[Problem description]: Please repeat the records word for word and skip the pictures.

[Transcribed page contents]

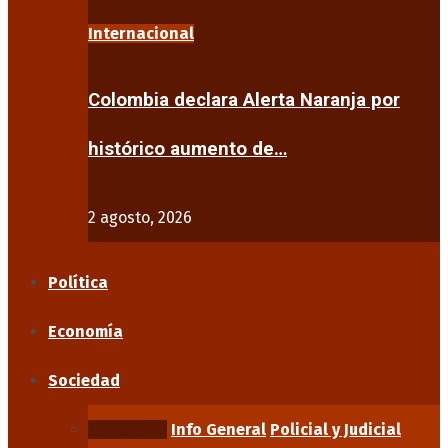
Internacional
Colombia declara Alerta Naranja por
histórico aumento de…
2 agosto, 2026
Política
Economía
Sociedad
Educación
Info General
Policial y Judicial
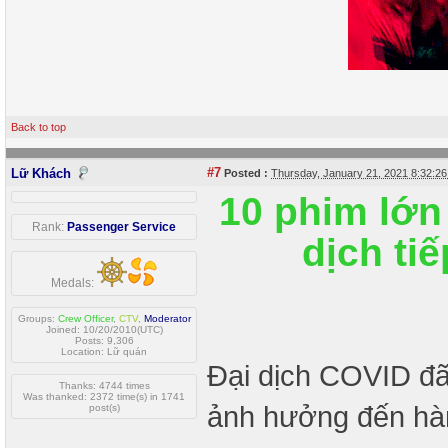
Back to top
#7
Lữ Khách
Posted :
Thursday, January 21, 2021 8:32:2
10 phim lớn
Rank:
Passenger Service
dịch tiế
Medals:
Groups:
Crew Officer
,
CTV
,
Moderator
Joined: 10/20/2010(UTC)
Posts: 9,306
Location: Lữ quán
Đại dịch COVID đã 
Thanks: 4744 times
Was thanked: 2372 time(s) in 1741
ảnh hưởng đến hàng
post(s)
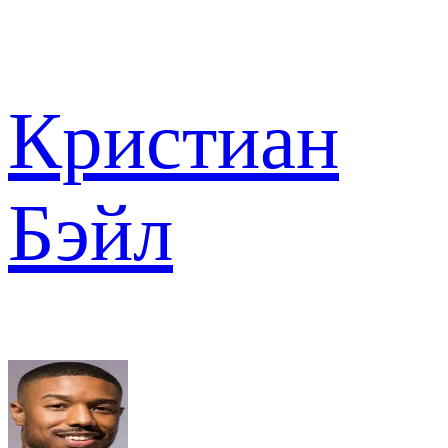
Кристиан
Бэйл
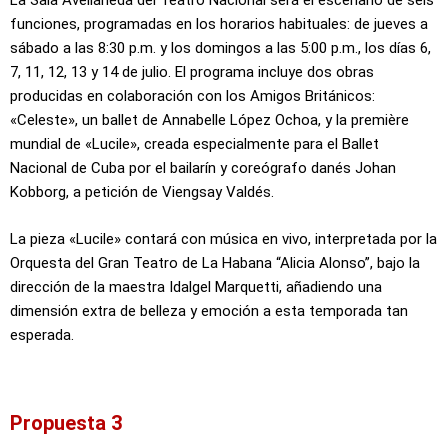
La Sala Avellaneda del Teatro Nacional será el escenario de seis
funciones, programadas en los horarios habituales: de jueves a
sábado a las 8:30 p.m. y los domingos a las 5:00 p.m., los días 6,
7, 11, 12, 13 y 14 de julio. El programa incluye dos obras
producidas en colaboración con los Amigos Británicos:
«Celeste», un ballet de Annabelle López Ochoa, y la première
mundial de «Lucile», creada especialmente para el Ballet
Nacional de Cuba por el bailarín y coreógrafo danés Johan
Kobborg, a petición de Viengsay Valdés.
La pieza «Lucile» contará con música en vivo, interpretada por la
Orquesta del Gran Teatro de La Habana “Alicia Alonso”, bajo la
dirección de la maestra Idalgel Marquetti, añadiendo una
dimensión extra de belleza y emoción a esta temporada tan
esperada.
Propuesta 3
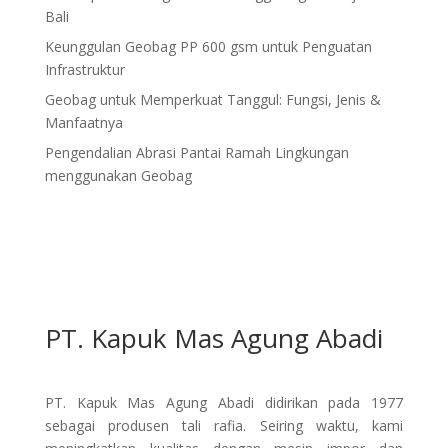
Bali
Keunggulan Geobag PP 600 gsm untuk Penguatan
Infrastruktur
Geobag untuk Memperkuat Tanggul: Fungsi, Jenis &
Manfaatnya
Pengendalian Abrasi Pantai Ramah Lingkungan
menggunakan Geobag
PT. Kapuk Mas Agung Abadi
PT. Kapuk Mas Agung Abadi didirikan pada 1977
sebagai produsen tali rafia. Seiring waktu, kami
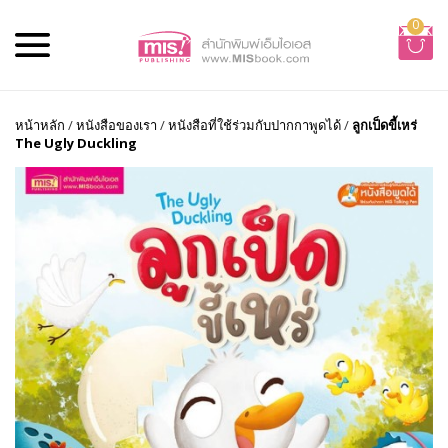
0
หน้าหลัก
/
หนังสือของเรา
/
หนังสือที่ใช้ร่วมกับปากกาพูดได้
/
ลูกเป็ดขี้เหร่
The Ugly Duckling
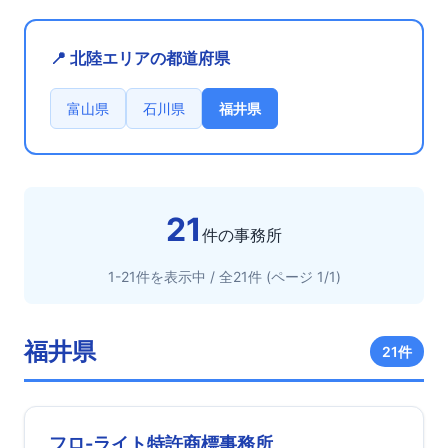
📍 北陸エリアの都道府県
富山県
石川県
福井県
21
件の事務所
1-21件を表示中 / 全21件 (ページ 1/1)
福井県
21件
フロ-ライト特許商標事務所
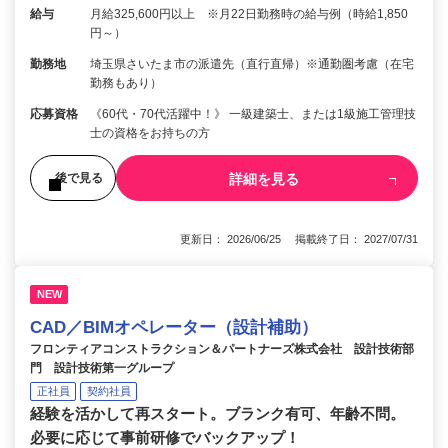
給与
月給325,600円以上 ※月22日勤務時の給与例（時給1,850
円～）
勤務地
埼玉県さいたま市の派遣先（直行直帰）※通勤圏考慮（在宅
勤務もあり）
応募資格
《60代・70代活躍中！》 一級建築士、または1級施工管理技
士の資格をお持ちの方
詳細を見る
後で見る
更新日： 2026/06/25 掲載終了日： 2027/07/31
NEW
CAD／BIMオペレーター（設計補助）
フロンティアコンストラクション＆パートナーズ株式会社 設計技術部
門 設計技術第一グループ
正社員
契約社員
経験を活かして再スタート。ブランク有可、年齢不問。
必要に応じて事前研修でバックアップ！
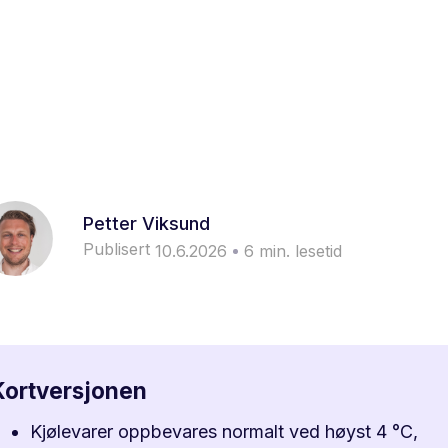
Petter Viksund
Publisert
10.6.2026
6
min. lesetid
Kortversjonen
Kjølevarer oppbevares normalt ved høyst 4 °C,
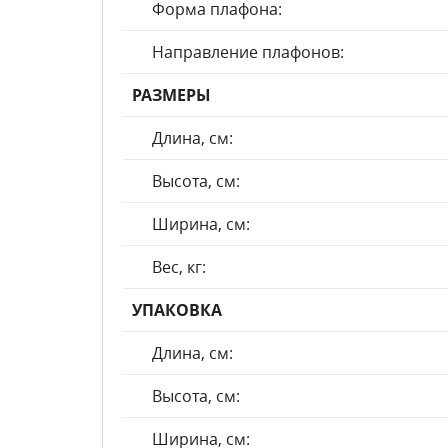
Форма плафона:
Направление плафонов:
РАЗМЕРЫ
Длина, см:
Высота, см:
Ширина, см:
Вес, кг:
УПАКОВКА
Длина, см:
Высота, см:
Ширина, см:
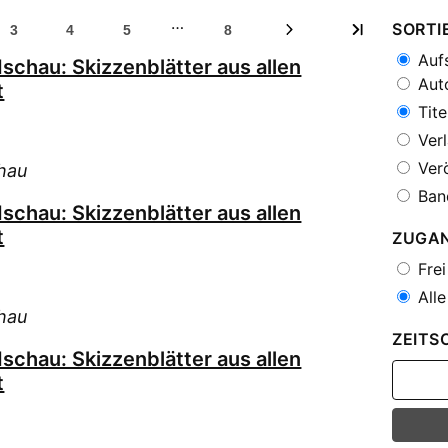
…
SORTI
3
4
5
8
Aufs
schau: Skizzenblätter aus allen
Auto
t
Tite
Verl
Verö
hau
Ban
schau: Skizzenblätter aus allen
t
ZUGA
Frei
Alle
hau
ZEITS
schau: Skizzenblätter aus allen
t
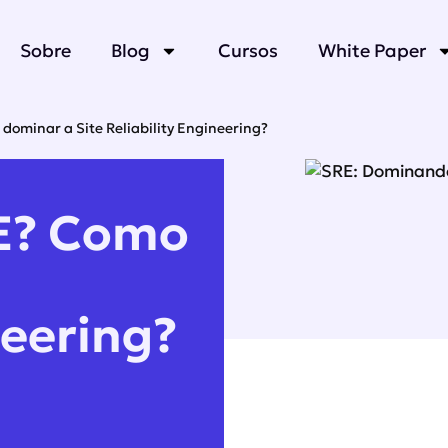
Sobre
Blog
Cursos
White Paper
dominar a Site Reliability Engineering?
RE? Como
neering?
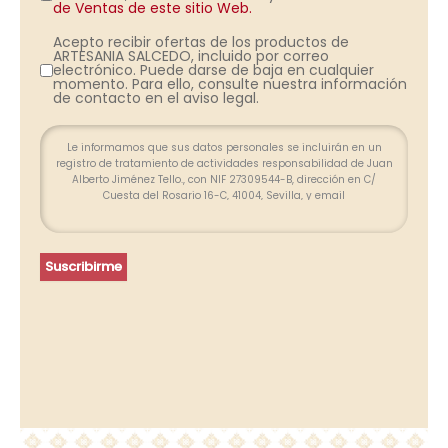
de Ventas de este sitio Web.
Acepto recibir ofertas de los productos de
ARTESANIA SALCEDO, incluido por correo
electrónico. Puede darse de baja en cualquier
momento. Para ello, consulte nuestra información
de contacto en el aviso legal.
Le informamos que sus datos personales se incluirán en un
registro de tratamiento de actividades responsabilidad de Juan
Alberto Jiménez Tello., con NIF 27309544-B, dirección en C/
Cuesta del Rosario 16-C, 41004, Sevilla, y email
info@farolesdeforja.es y cuya finalidad es atender su consulta a
través de este formulario. No se contemplan cesión de datos.
Conservaremos sus datos hasta que finalice la relación
profesional y, durante los plazos exigidos por ley para atender
Suscribirme
eventuales responsabilidades finalizada la relación. Se
procederá a tratar los datos de manera lícita, leal, transparente,
adecuada, pertinente, limitada, exacta y actualizada. Puede
ejercer su derecho de acceso, rectificación, supresión,
portabilidad de sus datos y la limitación u oposición en las
direcciones indicadas. En caso de divergencias, puede
presentar una reclamación ante la Agencia Española de
Protección de Datos (www.agpd.es).
Más información del tratamiento en la
Política de privacidad.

[Result below]:
Internacional
Colombia declara Alerta Naranja por
histórico aumento de…
2 agosto, 2026
Política
Economía
Sociedad
Educación
Info General
Policial y Judicial
Back to top
#7
Lữ Khách
Posted :
Thursday, January 21, 2021 8:32:2
10 phim lớn
Rank:
Passenger Service
dịch tiế
Medals:
Groups:
Crew Officer
,
CTV
,
Moderator
Joined: 10/20/2010(UTC)
Posts: 9,306
Location: Lữ quán
Đại dịch COVID đã 
Thanks: 4744 times
Was thanked: 2372 time(s) in 1741
ảnh hưởng đến hàng
post(s)
Кристиан
Бэйл
La Sala Avellaneda del Teatro Nacional será el escenario de seis
funciones, programadas en los horarios habituales: de jueves a
sábado a las 8:30 p.m. y los domingos a las 5:00 p.m., los días 6,
7, 11, 12, 13 y 14 de julio. El programa incluye dos obras
producidas en colaboración con los Amigos Británicos:
«Celeste», un ballet de Annabelle López Ochoa, y la première
mundial de «Lucile», creada especialmente para el Ballet
Nacional de Cuba por el bailarín y coreógrafo danés Johan
Kobborg, a petición de Viengsay Valdés.
La pieza «Lucile» contará con música en vivo, interpretada por la
Orquesta del Gran Teatro de La Habana “Alicia Alonso”, bajo la
dirección de la maestra Idalgel Marquetti, añadiendo una
dimensión extra de belleza y emoción a esta temporada tan
esperada.
Propuesta 3
Bali
Keunggulan Geobag PP 600 gsm untuk Penguatan
Infrastruktur
Geobag untuk Memperkuat Tanggul: Fungsi, Jenis &
Manfaatnya
Pengendalian Abrasi Pantai Ramah Lingkungan
menggunakan Geobag
PT. Kapuk Mas Agung Abadi
PT. Kapuk Mas Agung Abadi didirikan pada 1977
sebagai produsen tali rafia. Seiring waktu, kami
0
หน้าหลัก
/
หนังสือของเรา
/
หนังสือที่ใช้ร่วมกับปากกาพูดได้
/
ลูกเป็ดขี้เหร่
The Ugly Duckling
📍 北陸エリアの都道府県
富山県
石川県
福井県
21
件の事務所
1-21件を表示中 / 全21件 (ページ 1/1)
福井県
21件
フロ-ライト特許商標事務所
給与
月給325,600円以上 ※月22日勤務時の給与例（時給1,850
円～）
勤務地
埼玉県さいたま市の派遣先（直行直帰）※通勤圏考慮（在宅
勤務もあり）
応募資格
《60代・70代活躍中！》 一級建築士、または1級施工管理技
士の資格をお持ちの方
詳細を見る
後で見る
更新日： 2026/06/25 掲載終了日： 2027/07/31
NEW
CAD／BIMオペレーター（設計補助）
フロンティアコンストラクション＆パートナーズ株式会社 設計技術部
門 設計技術第一グループ
正社員
契約社員
経験を活かして再スタート。ブランク有可、年齢不問。
必要に応じて事前研修でバックアップ！
Petter Viksund
Publisert
10.6.2026
6
min. lesetid
Kortversjonen
Kjølevarer oppbevares normalt ved høyst 4 °C,
Форма плафона:
Направление плафонов:
РАЗМЕРЫ
Длина, см:
Высота, см:
Ширина, см:
Вес, кг:
УПАКОВКА
Длина, см:
Высота, см:
Ширина, см:
…
SORTI
3
4
5
8
Aufs
schau: Skizzenblätter aus allen
Auto
t
Tite
Verl
Verö
hau
Ban
schau: Skizzenblätter aus allen
t
ZUGA
Frei
Alle
hau
ZEITS
schau: Skizzenblätter aus allen
t
Sobre
Blog
Cursos
White Paper
dominar a Site Reliability Engineering?
RE? Como
neering?
de Ventas de este sitio Web.
Acepto recibir ofertas de los productos de
ARTESANIA SALCEDO, incluido por correo
electrónico. Puede darse de baja en cualquier
momento. Para ello, consulte nuestra información
de contacto en el aviso legal.
Le informamos que sus datos personales se incluirán en un
registro de tratamiento de actividades responsabilidad de Juan
Alberto Jiménez Tello., con NIF 27309544-B, dirección en C/
Cuesta del Rosario 16-C, 41004, Sevilla, y email
info@farolesdeforja.es y cuya finalidad es atender su consulta a
través de este formulario. No se contemplan cesión de datos.
Conservaremos sus datos hasta que finalice la relación
profesional y, durante los plazos exigidos por ley para atender
Suscribirme
eventuales responsabilidades finalizada la relación. Se
procederá a tratar los datos de manera lícita, leal, transparente,
adecuada, pertinente, limitada, exacta y actualizada. Puede
ejercer su derecho de acceso, rectificación, supresión,
portabilidad de sus datos y la limitación u oposición en las
direcciones indicadas. En caso de divergencias, puede
presentar una reclamación ante la Agencia Española de
Protección de Datos (www.agpd.es).
Más información del tratamiento en la
Política de privacidad.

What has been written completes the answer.